For SSDs we expect them to over provision the storage and consider the increased longevity a measurable benefit. I don't see why batteries should be any different.
Ideally, yes but I don’t think people want that. It’s really hard to deplete your battery as much as OP did. The issue here is that at low charge you get inaccurate measurements so you’d have to provision a lot of battery capacity and people wouldn’t buy such devices when the issue being fixed is so minor.
For "family" devices its a feature that many parents would be happy to use.
I enable the battery health options on my kid's tablets, I'm happy to sacrifice a little bit of operating time in year one if it means I still have "near new" operating time in year two and on.

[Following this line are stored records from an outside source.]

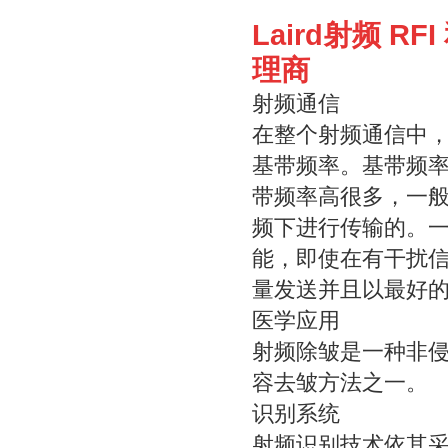
Laird射频 R
理商
射频通信
在整个射频通信中
基带频率。基带频
带频率高很多，一般的
频下进行传输的。
能，即使在有干扰
量发送并且以最好
医学应用
射频除皱是一种非
容去皱方法之一。
识别系统
射频识别技术依其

Pretty sure it's a feature of the larger AC/battery controller, not the battery itself.
It’s more to do with chemistry and that voltage drops off sharply below 20% of charge. Once it’s there it’s also more prone to be affected by environmental factors like temperature making it even harder to measure.
A company that’s going to cut 20% battery capacity in a consumer electronics is going to lose money on sales. There are industrial solutions that do this but Nintendo makes toys that play games.